9. Inspect Graph Contents¶
Use get_statistics() to see a summary of what the graph contains:
stats = await rag.graph_store.get_statistics()
print(f"Nodes: {stats['node_count']}, Edges: {stats['edge_count']}")
You can also run raw Cypher queries against the graph:
results = await rag.graph_store.query_raw("MATCH (p:Person)-[:WORKS_AT]->(o:Organization) RETURN p.name, o.name LIMIT 10")
for row in results.result_set:
print(row)
10. Finalize¶
After all documents have been ingested, run finalize() to deduplicate entities, backfill embeddings, and create indexes:
results = await rag.finalize()
print(f"Deduplicated: {results['entities_deduplicated']}")
print(f"Embedded: {results['entities_embedded']} entities, {results['relationships_embedded']} relationships")
This step is important for query accuracy. It merges duplicate entities (e.g., "J. Doe" and "Jane Doe") and ensures all entities have vector embeddings for semantic search.
11. Next Steps¶
- docs/configuration.md -- Tuning connection settings, chunking parameters, and retrieval options.

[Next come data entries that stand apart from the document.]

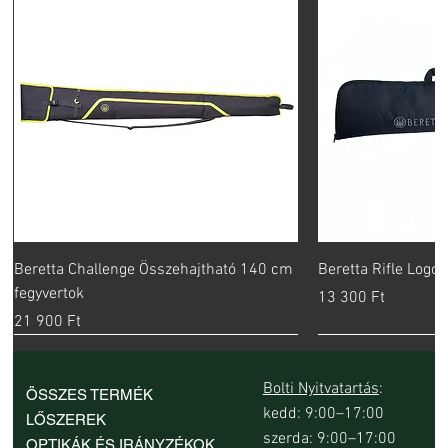
Beretta Challenge Összehajtható 140 cm
Beretta Rifle Logo
fegyvertok
Ár
13 300 Ft
Ár
21 900 Ft
Bolti Nyitvatartás
:
ÖSSZES TERMÉK
kedd: 9:00–17:00
LŐSZEREK
szerda: 9:00–17:00
OPTIKÁK ÉS IRÁNYZÉKOK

- docs/strategies.md -- Custom extraction and resolution strategies.
- docs/benchmark.md -- Reproducing benchmark results on the GraphRAG-Bench Novel corpus (20 novels, 2,010 questions).
Synchronous API¶
If you are not in an async context, use the synchronous convenience methods:
result = rag.ingest_sync("path/to/document.txt")
context = rag.retrieve_sync("Who works at Acme Corp?")
result = rag.completion_sync("Who works at Acme Corp?")
results = rag.finalize_sync()
These wrap the async methods in asyncio.run() and are useful for scripts and notebooks.